• [About this task] Whenever the word "братьев" appears in a line of the listing, copy that line.
++++++++
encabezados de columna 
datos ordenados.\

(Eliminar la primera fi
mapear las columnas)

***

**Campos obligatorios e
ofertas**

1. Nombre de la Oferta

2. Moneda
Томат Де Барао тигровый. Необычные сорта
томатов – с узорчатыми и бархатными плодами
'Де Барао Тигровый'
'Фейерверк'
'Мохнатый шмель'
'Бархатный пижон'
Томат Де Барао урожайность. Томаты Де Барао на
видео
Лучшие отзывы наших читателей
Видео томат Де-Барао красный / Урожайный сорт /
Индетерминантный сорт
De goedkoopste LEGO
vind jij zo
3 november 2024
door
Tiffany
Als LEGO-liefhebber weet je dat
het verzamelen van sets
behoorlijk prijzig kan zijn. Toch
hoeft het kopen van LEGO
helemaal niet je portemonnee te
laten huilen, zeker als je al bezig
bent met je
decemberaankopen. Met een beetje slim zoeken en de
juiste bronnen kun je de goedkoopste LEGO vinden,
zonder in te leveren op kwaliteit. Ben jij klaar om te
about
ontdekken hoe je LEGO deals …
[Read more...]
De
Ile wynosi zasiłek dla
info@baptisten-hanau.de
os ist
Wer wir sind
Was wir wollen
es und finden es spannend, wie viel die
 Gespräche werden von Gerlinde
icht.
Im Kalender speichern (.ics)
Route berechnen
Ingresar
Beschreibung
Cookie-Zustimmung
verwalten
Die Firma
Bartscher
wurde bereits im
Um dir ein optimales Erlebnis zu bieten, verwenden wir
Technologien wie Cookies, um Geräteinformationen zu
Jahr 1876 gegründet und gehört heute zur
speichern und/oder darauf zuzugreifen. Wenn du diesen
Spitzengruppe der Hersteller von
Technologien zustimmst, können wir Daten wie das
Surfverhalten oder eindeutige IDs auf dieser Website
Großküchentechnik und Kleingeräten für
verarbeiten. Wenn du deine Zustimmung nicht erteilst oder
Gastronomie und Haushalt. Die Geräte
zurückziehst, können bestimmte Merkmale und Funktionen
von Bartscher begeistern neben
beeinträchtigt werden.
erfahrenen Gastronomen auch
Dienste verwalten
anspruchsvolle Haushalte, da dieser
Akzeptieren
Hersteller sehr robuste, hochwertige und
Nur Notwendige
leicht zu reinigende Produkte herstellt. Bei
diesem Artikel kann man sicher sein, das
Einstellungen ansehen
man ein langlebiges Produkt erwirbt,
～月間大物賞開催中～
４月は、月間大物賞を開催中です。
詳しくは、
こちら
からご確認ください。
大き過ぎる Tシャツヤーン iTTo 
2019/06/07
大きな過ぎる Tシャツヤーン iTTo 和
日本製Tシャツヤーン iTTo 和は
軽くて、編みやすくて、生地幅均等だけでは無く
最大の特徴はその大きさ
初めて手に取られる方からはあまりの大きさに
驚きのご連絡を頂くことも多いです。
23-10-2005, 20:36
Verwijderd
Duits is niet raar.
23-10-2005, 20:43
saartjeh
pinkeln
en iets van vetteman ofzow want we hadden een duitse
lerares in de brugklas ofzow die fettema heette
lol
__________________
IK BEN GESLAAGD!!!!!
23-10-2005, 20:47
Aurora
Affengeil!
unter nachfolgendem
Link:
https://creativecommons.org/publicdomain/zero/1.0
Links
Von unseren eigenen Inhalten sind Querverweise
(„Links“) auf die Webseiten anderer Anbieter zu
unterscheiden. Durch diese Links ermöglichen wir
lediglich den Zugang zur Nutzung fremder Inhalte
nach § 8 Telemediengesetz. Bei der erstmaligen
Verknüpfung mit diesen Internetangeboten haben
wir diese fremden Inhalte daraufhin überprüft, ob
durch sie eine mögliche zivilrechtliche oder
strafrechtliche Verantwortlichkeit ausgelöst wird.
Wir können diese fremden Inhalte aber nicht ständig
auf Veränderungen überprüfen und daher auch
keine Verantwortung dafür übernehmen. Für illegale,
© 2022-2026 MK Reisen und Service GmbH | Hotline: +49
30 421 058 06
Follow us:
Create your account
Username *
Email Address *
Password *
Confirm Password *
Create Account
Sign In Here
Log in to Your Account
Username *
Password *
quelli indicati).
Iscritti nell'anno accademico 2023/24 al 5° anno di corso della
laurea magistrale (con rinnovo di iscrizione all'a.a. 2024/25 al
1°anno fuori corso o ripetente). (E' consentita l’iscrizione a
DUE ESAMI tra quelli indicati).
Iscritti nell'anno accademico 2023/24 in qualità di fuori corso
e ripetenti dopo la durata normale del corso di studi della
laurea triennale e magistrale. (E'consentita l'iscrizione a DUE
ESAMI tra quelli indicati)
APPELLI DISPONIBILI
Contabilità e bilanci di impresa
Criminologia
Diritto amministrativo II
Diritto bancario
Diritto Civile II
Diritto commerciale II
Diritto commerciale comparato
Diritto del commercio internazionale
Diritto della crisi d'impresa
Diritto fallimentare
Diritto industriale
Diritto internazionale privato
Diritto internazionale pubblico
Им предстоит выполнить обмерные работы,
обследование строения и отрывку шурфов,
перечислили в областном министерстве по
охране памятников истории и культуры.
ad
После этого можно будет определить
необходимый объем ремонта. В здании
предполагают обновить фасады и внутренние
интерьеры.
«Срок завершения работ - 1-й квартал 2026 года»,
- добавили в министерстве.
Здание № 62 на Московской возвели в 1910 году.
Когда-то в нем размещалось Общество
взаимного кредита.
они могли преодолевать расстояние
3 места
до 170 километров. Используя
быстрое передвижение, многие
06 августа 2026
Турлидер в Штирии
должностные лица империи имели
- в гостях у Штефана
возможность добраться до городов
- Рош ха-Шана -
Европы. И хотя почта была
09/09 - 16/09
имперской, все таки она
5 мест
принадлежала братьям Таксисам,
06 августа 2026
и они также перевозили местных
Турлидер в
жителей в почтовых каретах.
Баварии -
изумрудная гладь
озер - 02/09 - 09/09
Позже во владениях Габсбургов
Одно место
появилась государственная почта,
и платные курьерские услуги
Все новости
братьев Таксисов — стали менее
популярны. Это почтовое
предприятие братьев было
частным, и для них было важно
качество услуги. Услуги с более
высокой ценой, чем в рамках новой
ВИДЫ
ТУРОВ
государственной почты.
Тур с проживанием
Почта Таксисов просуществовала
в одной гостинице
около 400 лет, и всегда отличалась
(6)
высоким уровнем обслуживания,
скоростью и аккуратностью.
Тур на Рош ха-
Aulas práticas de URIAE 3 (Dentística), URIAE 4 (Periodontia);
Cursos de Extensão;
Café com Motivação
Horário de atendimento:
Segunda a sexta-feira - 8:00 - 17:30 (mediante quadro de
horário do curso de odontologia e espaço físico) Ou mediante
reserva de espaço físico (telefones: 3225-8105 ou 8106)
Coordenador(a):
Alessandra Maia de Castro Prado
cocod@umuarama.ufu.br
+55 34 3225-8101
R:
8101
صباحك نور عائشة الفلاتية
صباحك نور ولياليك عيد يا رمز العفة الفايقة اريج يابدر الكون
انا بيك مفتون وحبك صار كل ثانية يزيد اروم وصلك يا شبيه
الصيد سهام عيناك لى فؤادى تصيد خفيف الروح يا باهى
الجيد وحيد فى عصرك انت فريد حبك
++++++++
• [Written reply]
братьев Таксисов — стали менее
предприятие братьев было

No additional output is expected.